Items listed in a dataset
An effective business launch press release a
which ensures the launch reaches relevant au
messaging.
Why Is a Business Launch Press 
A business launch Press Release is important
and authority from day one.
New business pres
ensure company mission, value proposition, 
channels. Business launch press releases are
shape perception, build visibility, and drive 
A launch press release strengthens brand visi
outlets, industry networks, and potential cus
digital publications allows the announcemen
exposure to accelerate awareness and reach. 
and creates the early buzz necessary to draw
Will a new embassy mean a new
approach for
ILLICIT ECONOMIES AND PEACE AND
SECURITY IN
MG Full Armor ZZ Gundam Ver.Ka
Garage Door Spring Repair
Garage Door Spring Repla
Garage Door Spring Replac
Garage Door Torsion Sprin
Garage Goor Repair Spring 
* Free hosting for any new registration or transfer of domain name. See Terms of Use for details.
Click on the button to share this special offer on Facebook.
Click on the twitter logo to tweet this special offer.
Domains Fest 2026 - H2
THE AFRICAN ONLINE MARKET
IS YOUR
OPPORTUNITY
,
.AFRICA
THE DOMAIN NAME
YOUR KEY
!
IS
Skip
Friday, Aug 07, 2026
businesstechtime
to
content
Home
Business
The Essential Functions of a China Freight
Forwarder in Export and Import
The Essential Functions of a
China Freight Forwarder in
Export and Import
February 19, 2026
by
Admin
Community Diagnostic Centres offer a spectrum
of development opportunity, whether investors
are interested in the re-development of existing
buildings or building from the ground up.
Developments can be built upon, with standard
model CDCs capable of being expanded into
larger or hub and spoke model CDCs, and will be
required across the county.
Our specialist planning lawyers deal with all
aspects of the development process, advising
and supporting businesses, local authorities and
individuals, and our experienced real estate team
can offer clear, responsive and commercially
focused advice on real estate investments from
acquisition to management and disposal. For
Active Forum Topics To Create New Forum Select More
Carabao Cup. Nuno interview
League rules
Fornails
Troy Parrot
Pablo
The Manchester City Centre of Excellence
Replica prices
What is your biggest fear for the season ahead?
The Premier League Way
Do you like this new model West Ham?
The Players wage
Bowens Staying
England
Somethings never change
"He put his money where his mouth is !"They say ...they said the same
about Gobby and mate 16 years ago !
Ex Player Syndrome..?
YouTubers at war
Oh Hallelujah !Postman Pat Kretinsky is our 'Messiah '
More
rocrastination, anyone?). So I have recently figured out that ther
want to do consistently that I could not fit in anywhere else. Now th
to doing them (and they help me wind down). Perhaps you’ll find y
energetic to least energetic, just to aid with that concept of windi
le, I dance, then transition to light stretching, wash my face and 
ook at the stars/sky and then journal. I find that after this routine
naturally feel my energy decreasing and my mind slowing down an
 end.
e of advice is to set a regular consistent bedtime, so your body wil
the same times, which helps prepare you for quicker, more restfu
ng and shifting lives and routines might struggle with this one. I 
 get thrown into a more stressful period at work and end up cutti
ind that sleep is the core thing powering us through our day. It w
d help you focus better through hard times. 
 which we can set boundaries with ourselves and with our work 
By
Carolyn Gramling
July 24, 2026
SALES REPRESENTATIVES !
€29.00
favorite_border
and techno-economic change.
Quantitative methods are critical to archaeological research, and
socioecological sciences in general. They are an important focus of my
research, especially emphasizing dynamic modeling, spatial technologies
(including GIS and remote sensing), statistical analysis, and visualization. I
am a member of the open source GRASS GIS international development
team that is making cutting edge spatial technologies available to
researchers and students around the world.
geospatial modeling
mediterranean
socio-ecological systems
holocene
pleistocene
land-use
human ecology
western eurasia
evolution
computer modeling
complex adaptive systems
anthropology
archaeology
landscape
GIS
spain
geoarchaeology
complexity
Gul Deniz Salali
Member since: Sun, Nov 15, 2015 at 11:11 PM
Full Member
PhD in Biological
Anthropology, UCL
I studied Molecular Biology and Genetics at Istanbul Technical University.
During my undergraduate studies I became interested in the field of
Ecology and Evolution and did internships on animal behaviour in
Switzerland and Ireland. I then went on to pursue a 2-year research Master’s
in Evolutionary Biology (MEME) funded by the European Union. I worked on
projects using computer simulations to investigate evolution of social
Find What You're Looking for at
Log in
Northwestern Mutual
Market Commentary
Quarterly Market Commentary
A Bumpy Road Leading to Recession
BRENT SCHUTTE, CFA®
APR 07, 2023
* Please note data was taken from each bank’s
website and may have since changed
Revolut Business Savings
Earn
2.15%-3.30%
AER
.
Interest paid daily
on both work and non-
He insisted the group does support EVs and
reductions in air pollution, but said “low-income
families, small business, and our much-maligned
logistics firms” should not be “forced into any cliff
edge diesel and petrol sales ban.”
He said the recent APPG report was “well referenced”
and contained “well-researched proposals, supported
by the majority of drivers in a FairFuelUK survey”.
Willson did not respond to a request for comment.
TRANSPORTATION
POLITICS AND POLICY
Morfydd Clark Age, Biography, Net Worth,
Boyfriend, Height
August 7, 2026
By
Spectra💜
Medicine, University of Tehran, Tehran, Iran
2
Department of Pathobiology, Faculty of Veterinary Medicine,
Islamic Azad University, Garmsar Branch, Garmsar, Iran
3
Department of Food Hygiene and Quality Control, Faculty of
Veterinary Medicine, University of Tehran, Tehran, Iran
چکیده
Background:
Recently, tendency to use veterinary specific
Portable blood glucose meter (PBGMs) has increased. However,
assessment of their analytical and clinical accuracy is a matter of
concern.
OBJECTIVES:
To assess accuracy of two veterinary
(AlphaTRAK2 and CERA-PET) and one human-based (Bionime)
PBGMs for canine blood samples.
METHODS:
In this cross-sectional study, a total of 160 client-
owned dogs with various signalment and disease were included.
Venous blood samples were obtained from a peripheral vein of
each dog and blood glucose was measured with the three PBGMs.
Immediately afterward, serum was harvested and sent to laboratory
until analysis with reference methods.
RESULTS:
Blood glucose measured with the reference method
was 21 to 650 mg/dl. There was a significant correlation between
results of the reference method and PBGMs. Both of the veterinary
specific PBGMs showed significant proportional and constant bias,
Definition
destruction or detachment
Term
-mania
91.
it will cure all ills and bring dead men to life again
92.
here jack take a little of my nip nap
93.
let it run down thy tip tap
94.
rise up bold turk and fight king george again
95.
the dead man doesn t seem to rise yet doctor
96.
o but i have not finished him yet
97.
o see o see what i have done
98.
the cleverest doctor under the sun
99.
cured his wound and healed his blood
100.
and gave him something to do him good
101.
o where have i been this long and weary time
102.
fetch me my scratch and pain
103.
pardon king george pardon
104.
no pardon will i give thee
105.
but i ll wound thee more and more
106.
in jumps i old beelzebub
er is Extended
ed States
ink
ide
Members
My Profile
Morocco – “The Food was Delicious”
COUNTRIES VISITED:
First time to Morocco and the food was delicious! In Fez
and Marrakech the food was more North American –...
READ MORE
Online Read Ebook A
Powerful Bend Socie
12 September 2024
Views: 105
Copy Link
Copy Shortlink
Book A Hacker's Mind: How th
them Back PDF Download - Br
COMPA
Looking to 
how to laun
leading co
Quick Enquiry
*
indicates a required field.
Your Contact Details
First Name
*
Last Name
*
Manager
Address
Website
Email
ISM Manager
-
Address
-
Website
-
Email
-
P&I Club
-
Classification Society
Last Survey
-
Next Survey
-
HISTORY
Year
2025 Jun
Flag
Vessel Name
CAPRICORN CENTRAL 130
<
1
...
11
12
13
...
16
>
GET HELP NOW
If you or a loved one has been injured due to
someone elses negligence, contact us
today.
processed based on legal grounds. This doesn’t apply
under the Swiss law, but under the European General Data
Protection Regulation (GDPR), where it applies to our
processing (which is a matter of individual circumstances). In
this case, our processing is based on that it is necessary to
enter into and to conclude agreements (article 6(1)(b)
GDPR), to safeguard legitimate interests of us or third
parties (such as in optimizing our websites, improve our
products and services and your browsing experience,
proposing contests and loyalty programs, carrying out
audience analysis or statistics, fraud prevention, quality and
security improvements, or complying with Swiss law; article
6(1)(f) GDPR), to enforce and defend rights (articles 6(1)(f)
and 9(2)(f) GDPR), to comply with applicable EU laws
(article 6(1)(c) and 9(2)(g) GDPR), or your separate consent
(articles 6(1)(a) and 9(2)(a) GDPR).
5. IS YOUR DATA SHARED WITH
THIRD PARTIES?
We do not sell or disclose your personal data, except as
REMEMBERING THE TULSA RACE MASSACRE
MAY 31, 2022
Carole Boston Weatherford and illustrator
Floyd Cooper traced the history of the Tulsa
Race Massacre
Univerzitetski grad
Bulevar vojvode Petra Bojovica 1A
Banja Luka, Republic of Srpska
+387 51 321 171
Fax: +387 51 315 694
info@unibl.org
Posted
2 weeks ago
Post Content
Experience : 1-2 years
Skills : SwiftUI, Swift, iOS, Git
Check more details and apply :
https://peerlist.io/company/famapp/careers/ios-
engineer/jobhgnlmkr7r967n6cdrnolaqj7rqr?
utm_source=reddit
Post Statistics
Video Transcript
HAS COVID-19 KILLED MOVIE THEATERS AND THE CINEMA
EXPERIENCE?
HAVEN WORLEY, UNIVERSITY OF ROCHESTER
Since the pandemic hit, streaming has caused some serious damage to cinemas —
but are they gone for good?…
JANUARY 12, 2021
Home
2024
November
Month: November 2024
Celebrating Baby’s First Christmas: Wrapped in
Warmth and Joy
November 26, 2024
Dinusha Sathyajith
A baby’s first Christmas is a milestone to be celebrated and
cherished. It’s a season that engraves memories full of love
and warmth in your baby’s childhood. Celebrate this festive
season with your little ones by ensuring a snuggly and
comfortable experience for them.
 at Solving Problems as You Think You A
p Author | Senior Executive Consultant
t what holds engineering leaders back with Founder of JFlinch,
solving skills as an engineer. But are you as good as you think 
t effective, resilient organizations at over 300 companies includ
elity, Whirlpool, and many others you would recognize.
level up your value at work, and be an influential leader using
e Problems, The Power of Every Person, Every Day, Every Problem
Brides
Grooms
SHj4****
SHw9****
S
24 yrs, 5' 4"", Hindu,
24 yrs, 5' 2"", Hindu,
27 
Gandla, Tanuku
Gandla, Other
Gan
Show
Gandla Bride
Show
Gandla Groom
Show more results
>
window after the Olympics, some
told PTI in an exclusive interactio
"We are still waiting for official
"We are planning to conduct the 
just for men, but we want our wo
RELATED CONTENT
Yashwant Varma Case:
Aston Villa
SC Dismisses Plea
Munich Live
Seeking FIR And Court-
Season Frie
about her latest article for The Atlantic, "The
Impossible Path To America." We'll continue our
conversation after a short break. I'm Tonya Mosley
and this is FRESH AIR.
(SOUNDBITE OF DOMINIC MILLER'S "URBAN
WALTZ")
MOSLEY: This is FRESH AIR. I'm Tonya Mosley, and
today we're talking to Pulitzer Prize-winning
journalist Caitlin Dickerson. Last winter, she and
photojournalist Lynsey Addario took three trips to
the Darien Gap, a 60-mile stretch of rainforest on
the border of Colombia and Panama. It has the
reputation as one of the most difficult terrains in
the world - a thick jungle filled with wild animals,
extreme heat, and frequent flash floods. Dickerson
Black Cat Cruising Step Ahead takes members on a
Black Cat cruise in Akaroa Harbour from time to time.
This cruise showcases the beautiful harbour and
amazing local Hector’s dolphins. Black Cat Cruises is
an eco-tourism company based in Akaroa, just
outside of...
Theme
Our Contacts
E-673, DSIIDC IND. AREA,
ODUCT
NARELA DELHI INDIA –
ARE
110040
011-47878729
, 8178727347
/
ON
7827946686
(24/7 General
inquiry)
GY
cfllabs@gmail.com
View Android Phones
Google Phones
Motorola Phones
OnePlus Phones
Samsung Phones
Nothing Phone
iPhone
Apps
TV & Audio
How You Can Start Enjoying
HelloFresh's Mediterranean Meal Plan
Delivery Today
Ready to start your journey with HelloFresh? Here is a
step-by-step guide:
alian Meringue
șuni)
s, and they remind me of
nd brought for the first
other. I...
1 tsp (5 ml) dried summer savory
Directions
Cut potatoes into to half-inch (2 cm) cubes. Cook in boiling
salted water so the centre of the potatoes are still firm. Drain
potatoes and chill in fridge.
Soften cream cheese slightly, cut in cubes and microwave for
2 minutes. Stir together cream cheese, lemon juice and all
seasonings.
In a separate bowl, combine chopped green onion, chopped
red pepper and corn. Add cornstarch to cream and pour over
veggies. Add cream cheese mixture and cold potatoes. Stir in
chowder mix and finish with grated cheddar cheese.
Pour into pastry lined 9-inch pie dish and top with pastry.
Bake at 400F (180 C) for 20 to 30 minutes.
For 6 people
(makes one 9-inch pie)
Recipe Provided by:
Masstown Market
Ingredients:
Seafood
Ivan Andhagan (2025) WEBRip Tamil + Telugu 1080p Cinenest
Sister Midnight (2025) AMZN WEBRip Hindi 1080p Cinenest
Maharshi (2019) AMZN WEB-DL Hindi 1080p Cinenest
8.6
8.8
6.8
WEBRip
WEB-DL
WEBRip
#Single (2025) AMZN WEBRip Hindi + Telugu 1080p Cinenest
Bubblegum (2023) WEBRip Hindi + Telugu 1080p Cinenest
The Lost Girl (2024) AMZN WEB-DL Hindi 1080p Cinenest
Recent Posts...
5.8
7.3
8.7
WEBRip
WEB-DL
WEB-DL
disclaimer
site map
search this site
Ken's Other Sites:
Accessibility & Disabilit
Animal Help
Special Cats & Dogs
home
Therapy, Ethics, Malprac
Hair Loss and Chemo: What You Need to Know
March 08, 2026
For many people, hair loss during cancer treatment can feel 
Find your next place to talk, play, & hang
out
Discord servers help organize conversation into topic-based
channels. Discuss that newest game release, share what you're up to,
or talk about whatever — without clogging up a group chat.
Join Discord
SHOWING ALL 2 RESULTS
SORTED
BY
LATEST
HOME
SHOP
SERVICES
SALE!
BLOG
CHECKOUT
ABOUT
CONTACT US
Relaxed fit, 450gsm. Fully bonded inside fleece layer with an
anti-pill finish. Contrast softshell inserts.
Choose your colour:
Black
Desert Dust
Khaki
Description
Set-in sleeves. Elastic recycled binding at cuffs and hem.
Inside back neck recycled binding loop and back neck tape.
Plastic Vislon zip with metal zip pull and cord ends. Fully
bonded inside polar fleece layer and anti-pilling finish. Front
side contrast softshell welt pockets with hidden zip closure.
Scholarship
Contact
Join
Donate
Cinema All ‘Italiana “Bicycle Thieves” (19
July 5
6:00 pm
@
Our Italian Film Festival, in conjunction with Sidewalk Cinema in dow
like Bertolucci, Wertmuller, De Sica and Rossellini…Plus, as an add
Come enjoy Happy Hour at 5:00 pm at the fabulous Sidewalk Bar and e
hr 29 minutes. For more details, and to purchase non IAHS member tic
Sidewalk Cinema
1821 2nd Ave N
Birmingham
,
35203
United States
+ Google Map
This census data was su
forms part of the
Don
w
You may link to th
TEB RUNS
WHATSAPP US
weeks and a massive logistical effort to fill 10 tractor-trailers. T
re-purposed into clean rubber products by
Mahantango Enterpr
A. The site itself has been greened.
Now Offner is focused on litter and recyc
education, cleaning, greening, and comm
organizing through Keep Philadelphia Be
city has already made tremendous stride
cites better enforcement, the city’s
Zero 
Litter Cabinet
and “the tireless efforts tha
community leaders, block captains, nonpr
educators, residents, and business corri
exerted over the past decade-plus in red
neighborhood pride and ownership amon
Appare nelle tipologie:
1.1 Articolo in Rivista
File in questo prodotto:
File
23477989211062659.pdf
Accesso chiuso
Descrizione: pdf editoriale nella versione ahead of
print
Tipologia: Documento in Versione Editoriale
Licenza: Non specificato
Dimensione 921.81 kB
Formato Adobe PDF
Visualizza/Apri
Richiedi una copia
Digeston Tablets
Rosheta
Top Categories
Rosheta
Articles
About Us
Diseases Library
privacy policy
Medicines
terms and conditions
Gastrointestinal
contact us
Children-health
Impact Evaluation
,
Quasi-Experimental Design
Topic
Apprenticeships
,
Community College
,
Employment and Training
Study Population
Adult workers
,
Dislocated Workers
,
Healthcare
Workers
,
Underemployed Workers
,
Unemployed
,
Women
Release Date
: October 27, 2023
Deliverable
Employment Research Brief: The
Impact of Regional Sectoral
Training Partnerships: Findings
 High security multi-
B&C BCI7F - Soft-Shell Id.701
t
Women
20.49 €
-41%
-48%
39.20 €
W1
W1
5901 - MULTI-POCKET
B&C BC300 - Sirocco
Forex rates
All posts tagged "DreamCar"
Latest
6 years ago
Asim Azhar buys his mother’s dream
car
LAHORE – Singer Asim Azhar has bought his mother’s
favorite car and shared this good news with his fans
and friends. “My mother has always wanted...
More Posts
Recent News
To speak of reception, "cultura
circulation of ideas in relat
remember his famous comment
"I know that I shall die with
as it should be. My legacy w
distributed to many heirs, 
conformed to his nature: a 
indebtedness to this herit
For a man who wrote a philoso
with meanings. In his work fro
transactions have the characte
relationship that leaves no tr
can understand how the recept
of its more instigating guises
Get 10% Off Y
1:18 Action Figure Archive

# What needs to be done
Look through the data above and return exactly the lines from the one that contains "solving skills as" to the one that contains "HelloFresh's Mediterranean Meal Plan", inclusive, with nothing else.

# Result for this task
solving skills as an engineer. But are you as good as you think 
t effective, resilient organizations at over 300 companies includ
elity, Whirlpool, and many others you would recognize.
level up your value at work, and be an influential leader using
e Problems, The Power of Every Person, Every Day, Every Problem
Brides
Grooms
SHj4****
SHw9****
S
24 yrs, 5' 4"", Hindu,
24 yrs, 5' 2"", Hindu,
27 
Gandla, Tanuku
Gandla, Other
Gan
Show
Gandla Bride
Show
Gandla Groom
Show more results
>
window after the Olympics, some
told PTI in an exclusive interactio
"We are still waiting for official
"We are planning to conduct the 
just for men, but we want our wo
RELATED CONTENT
Yashwant Varma Case:
Aston Villa
SC Dismisses Plea
Munich Live
Seeking FIR And Court-
Season Frie
about her latest article for The Atlantic, "The
Impossible Path To America." We'll continue our
conversation after a short break. I'm Tonya Mosley
and this is FRESH AIR.
(SOUNDBITE OF DOMINIC MILLER'S "URBAN
WALTZ")
MOSLEY: This is FRESH AIR. I'm Tonya Mosley, and
today we're talking to Pulitzer Prize-winning
journalist Caitlin Dickerson. Last winter, she and
photojournalist Lynsey Addario took three trips to
the Darien Gap, a 60-mile stretch of rainforest on
the border of Colombia and Panama. It has the
reputation as one of the most difficult terrains in
the world - a thick jungle filled with wild animals,
extreme heat, and frequent flash floods. Dickerson
Black Cat Cruising Step Ahead takes members on a
Black Cat cruise in Akaroa Harbour from time to time.
This cruise showcases the beautiful harbour and
amazing local Hector’s dolphins. Black Cat Cruises is
an eco-tourism company based in Akaroa, just
outside of...
Theme
Our Contacts
E-673, DSIIDC IND. AREA,
ODUCT
NARELA DELHI INDIA –
ARE
110040
011-47878729
, 8178727347
/
ON
7827946686
(24/7 General
inquiry)
GY
cfllabs@gmail.com
View Android Phones
Google Phones
Motorola Phones
OnePlus Phones
Samsung Phones
Nothing Phone
iPhone
Apps
TV & Audio
How You Can Start Enjoying
HelloFresh's Mediterranean Meal Plan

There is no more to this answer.